Take questionable comfort in the fact that I've seen feminists behaving just as rudely.
|Date:||2nd September, 2010 12:56 pm (UTC)|| |
Re: Sorry and explanation
How can I put this politely?
Oh, I can't.
|Date:||3rd September, 2010 09:18 pm (UTC)|| |
Re: Sorry and explanation
Please read auntysarah's comments below. The interests of justice are not served by ignoring difficult topics, even if they are painful to engage with.
|Date:||30th August, 2010 10:18 am (UTC)|| |
Re: Sorry and explanation
I am not criticising you - I'd hoped I had made that clear in my article, as I very directly said so. Indeed, I am grateful to you for giving me the jumping off point for writing his post.
The thing with transphobic is that it is insidious. Society is inherently transphobic, and we all grow up absorbing that, you, me, everyone. The way trans people are portrayed in the media is often ridiculously offensive, and it skides by without comment or censure, except from trans people. We are, in fact, quite used to various regulatory bodies telling us we should just get a sense of humour.
Your article frames the debate in the way it's usually framed. You weren't nasty to anyone, and indeed it is clear you are coming from a place that is generally supportive. However, the points that you felt compelled to make illustrate the underlying transphobia and misogyny of society. That doesn't make you transphobic, or rather no more transphobic than anyone else (myself included). It just shows how deep it runs.
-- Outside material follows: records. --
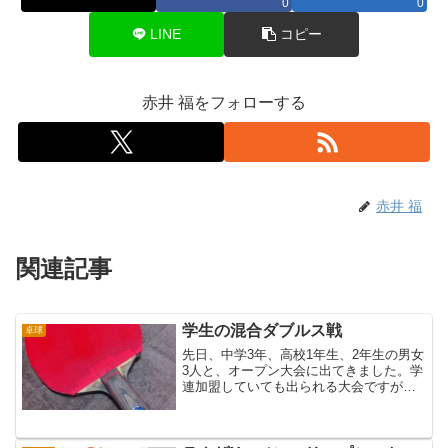
0
0
LINE
コピー
赤井 福をフォローする
赤井 福
関連記事
学生の混合ダブルス戦
卓球
先日、中学3年、高校1年生、2年生の男女
3人と、オープン大会に出てきました。学
連加盟していても出られる大会ですが、
30代の私はどう見ても引率の先生です。
試合は混合ダブルス個人と、団体戦で
す。団体は女子ダブルス、男子ダブル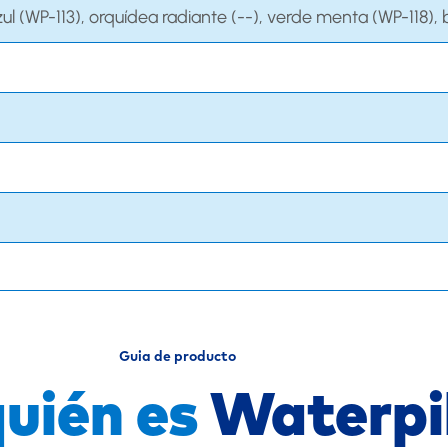
zul (WP-113), orquídea radiante (--), verde menta (WP-118),
Guia de producto
quién es
Waterp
Or to put it another way, if I were to write an article about trans people in toilets, intended for general consumption, I suspect I would have to address the common "man in the street" argument that trans women might rape someone in there. Someone could then quite rightly point out that the need to even say this illustrates how deeply transphobia runs in society. This would bot be a criticism of me, however.
I hope that makes things somewhat clearer?
Nothing very intelligent to say (and I have cis privilege and don't think there's much that I *should* say) except that you are wise and sensible, and thank you for writing this. And that I will try to keep these points in mind when talking about the issue with other cis people.
Sarah - I'm so sorry to read this. I wanted to say that I don't understand these attitudes at all. And being assaulted like that is ... unreal. Thank you for posting.